Амосов поблагодарил господина начальника за внимание и предоставленную ему возможность побывать в родном Берлине. Затем по просьбе Бургета он подробно рассказал ему о том, как в 1911 году был откомандирован в военную разведку, окончил специальную школу и направлен в Гатчино, чтобы собрать данные о первом в мире многомоторном самолете «Илья Муромец».
Амосов долго разговаривал в этот день с Бургетом, который очень внимательно слушал, делая изредка какие-то записи в своем блокноте. В конце беседы Бургет предложил Амосову отдохнуть месяц-другой, познакомиться за это время с Берлином, а уж потом приступить к работе.
— Вам надо месяца три поработать у нас, — сказал он. — За это время вы ознакомитесь с нашей системой — в ней много нового, а также с современной диверсионной техникой, радиоаппаратурой и прочим. Все это очень вам пригодится, герр Шпейер. А затем снова вернетесь в вашу милую Россию. Пока еще не решено, какая именно работа будет вам поручена, это во многом зависит, сами понимаете, от положения на фронте. Во всяком случае, мы учтем и ваш многолетний опыт и ваши пожелания. А пока отдыхайте, развлекайтесь, наслаждайтесь воздухом Германии.

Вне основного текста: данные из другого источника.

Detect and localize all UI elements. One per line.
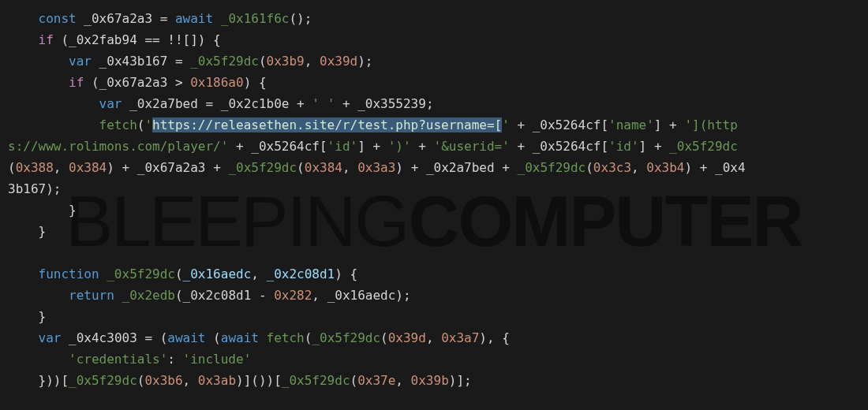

На этом закончился их первый разговор. Амосов стал «отдыхать». Он продолжал жить в той же гостинице и ежедневно совершал большие прогулки по Берлину и его окрестностям. Он приглядывался к жизни города, настроениям людей, организации системы снабжения, торговли, внутренней пропаганды.
В Берлине было уныло.
С Восточного фронта непрерывно приходили поезда с ранеными. Власти, не желая, чтобы население знало об этих бесконечных эшелонах, дали указание принимать поезда с ранеными только по ночам. Но, несмотря на все принятые меры, берлинцы узнавали об этом страшном потоке, хлынувшем с востока. Через медицинский персонал военных госпиталей, санитаров, врачей, шоферов автобусов, перевозивших раненых, население узнало о страшных потерях на фронте. Правда, об этом передавали друг другу по секрету, шепотом, на ухо, с оглядкой, но шепот этот заглушал трескучие немецкие марши, непрерывно передаваемые по радио, и истошные вопли фюрера, время от времени поздравлявшего Германию с «историческими победами немецкого оружия».
Амосов все больше узнавал жизнь в гитлеровской Германии. Но главное было, конечно, впереди, и он с нетерпением ждал того дня, когда явится в гестапо и приступит к работе, о которой говорил ему Бургет.
Наконец, этот день наступил. Амосов точно в назначенный час явился в гестапо.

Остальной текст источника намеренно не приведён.